L'été pluvieux a ensuite mis à rude épreuve la patience et le savoir-faire des vignerons en biodynamie. La gestion du feuillage et les travaux en vert ont été cruciaux pour maintenir un bon état sanitaire des vignes. Les premiers retours sur les vendanges évoquent des rendements en baisse mais une qualité surprenante, notamment pour les Sauvignons blancs qui semblent avoir tiré parti des conditions fraîches pour développer des profils aromatiques complexes et élégants.

Le travail au chai ne va pas être de tout repos

Des vendanges sous la pluie

Les conditions météorologiques capricieuses de 2024 ont persisté jusqu'aux vendanges, obligeant de nombreux vignerons à récolter sous la pluie. Cette situation a considérablement compliqué la logistique des vendanges, nécessitant une réactivité accrue et une adaptation constante des plannings de récolte. Les équipes de vendangeurs ont dû redoubler d'attention pour sélectionner les grappes, éliminant celles touchées par la pourriture ou diluées par l'excès d'eau.

Des maturités phénoliques pas optimales

L'un des principaux défis de ce millésime 2024 réside dans le décalage fréquent entre maturité technologique et maturité phénolique des raisins. Les conditions climatiques erratiques ont perturbé le cycle normal de maturation, conduisant à des situations où le taux de sucre est élevé alors que les tanins et les composés aromatiques ne sont pas pleinement développés. Cette dissonance de maturité pose des problèmes complexes.

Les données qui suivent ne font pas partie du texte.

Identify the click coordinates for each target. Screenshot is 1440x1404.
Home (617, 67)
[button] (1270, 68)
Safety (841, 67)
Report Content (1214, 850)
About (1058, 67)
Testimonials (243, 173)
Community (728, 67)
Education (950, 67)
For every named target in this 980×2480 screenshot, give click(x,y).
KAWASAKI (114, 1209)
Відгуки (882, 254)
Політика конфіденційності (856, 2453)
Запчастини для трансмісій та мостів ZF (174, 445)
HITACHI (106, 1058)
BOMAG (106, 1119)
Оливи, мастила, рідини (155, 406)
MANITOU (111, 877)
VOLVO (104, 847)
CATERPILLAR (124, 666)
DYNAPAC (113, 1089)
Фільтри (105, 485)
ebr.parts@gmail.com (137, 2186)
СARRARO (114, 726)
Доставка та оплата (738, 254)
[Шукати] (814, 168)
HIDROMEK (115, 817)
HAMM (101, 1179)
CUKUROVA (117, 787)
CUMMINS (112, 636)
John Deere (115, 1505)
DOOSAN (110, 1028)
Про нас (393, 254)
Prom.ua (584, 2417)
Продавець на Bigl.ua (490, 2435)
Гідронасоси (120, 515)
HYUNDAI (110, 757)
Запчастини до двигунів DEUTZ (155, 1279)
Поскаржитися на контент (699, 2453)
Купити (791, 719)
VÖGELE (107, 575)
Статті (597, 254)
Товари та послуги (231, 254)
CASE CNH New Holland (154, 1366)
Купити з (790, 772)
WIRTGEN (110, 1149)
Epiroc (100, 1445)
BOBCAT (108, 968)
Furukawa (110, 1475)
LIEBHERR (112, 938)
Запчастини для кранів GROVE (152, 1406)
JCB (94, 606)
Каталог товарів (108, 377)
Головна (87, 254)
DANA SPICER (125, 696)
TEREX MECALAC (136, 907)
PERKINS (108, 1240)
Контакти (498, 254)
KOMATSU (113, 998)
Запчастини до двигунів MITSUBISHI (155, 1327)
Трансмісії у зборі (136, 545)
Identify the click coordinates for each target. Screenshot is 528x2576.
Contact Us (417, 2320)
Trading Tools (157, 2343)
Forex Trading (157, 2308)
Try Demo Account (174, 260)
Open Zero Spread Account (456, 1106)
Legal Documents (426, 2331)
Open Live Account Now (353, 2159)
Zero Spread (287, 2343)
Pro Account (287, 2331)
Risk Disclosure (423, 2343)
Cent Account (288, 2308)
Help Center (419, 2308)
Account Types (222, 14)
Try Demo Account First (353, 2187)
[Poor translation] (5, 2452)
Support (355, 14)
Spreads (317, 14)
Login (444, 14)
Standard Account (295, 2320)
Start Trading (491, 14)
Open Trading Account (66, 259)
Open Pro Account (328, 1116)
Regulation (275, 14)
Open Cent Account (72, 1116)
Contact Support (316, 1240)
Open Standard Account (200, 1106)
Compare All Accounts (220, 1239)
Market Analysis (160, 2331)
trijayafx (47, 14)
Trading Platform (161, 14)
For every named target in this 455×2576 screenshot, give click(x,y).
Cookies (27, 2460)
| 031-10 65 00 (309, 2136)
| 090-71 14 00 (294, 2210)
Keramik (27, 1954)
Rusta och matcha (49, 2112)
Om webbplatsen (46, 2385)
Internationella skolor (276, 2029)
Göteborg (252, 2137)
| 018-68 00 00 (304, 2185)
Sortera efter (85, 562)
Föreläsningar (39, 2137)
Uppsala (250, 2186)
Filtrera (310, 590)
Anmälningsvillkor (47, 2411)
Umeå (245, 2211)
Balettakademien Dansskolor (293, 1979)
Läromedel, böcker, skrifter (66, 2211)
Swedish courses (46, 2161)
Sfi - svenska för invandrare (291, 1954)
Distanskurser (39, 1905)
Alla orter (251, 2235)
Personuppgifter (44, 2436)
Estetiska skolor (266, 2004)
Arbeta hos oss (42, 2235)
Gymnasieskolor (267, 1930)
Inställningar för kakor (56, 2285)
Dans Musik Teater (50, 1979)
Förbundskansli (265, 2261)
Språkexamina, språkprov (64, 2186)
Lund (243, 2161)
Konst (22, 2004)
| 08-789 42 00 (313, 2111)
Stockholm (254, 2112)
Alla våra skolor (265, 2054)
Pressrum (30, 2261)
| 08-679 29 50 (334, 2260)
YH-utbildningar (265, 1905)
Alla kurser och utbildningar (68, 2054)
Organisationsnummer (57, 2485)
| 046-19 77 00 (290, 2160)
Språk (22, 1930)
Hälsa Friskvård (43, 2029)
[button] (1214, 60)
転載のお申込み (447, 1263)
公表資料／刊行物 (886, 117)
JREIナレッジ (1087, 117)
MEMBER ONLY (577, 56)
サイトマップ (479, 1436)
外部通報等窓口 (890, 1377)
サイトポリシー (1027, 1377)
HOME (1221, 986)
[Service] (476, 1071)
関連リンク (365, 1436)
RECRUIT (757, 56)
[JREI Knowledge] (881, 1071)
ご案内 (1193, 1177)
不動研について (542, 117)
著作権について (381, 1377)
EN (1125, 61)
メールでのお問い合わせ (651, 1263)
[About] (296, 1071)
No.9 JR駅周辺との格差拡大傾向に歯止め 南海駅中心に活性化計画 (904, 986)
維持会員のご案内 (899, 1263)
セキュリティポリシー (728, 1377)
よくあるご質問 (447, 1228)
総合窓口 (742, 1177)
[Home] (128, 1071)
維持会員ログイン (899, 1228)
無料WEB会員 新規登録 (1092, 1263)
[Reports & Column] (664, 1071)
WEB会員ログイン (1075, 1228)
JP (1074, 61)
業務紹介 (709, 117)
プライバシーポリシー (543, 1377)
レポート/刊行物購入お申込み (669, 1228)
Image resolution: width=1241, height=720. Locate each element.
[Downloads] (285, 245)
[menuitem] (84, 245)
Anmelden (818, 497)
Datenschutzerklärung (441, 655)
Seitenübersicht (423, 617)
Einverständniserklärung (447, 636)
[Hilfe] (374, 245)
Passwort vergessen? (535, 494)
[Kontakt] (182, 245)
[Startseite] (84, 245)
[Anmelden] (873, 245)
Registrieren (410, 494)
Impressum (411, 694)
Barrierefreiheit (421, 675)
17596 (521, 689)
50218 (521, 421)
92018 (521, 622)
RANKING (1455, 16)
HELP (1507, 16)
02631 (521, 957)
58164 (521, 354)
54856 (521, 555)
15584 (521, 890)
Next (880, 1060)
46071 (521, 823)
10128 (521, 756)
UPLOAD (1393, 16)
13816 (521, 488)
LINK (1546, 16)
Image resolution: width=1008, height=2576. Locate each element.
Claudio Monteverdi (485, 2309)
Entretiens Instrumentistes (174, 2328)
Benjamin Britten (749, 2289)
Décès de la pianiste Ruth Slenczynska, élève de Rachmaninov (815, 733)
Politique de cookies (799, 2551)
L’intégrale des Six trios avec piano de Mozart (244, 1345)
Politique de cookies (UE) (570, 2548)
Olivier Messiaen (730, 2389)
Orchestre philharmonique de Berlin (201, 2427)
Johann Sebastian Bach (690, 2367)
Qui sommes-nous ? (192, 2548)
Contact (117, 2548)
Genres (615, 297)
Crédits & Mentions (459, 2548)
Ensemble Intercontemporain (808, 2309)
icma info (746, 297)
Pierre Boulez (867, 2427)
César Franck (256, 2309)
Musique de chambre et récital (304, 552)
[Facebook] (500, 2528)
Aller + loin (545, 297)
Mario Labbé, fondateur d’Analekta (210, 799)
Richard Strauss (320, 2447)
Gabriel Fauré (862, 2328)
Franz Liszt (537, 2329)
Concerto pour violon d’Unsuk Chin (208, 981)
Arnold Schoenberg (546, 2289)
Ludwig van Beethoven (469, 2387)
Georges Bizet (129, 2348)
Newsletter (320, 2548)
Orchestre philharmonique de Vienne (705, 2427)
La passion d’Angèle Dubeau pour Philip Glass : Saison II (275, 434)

Pour pallier ce déséquilibre, certains vignerons optent pour des vendanges précoces afin de préserver la fraîcheur et l'acidité, quitte à travailler avec des degrés potentiels plus bas. D'autres choisissent d'attendre une maturité phénolique plus avancée, au risque d'obtenir des vins plus alcoolisés. Les techniques de vinification doivent être adaptées au cas par cas, avec une attention particulière portée aux extractions pour éviter les tanins verts ou astringents. L'utilisation de la macération préfermentaire à froid est fréquemment rapportée comme moyen d'améliorer l'extraction aromatique sans surextraire les tanins immatures.

Impact des maladies et parasites sur la qualité de la vendange

La pression sanitaire exceptionnelle de cette année 2024 a laissé des traces sur la qualité de la vendange. Malgré les efforts acharnés des vignerons, certaines parcelles ont été touchées par le mildiou, l'oïdium et donc par la pourriture grise. Ces attaques fongiques ont non seulement réduit les volumes récoltés mais ont également affecté la qualité intrinsèque des raisins.

Au chai, il faut redoubler de vigilance lors du tri des raisins. L'utilisation de tables de tri optiques s'est généralisée dans de nombreux domaines pour éliminer les baies altérées. Les protocoles de vinification sont adaptés pour tenir compte de l'état sanitaire des raisins, avec parfois des ajustements dans les doses de sulfites. La maîtrise des températures de fermentation devient cruciale pour éviter tout développement de goûts indésirables liés aux contaminations fongiques.

Les vinifications en mode nature c'est plus compliquées

Pour les adeptes de la vinification naturelle, ce millésime 2024 s'annonce comme un véritable défi technique et philosophique. L'état sanitaire parfois précaire des raisins et les déséquilibres de maturité compliquent considérablement la tâche des vignerons souhaitant travailler sans intrants. La gestion des fermentations spontanées devient particulièrement délicate, avec des risques accrus de déviations organoleptiques ou d'arrêts de fermentation.

Certains vignerons « nature » rapportent avoir dû faire des compromis cette année, en utilisant par exemple de faibles doses de sulfites ou de carboglass au pressurage pour sécuriser les oxydations.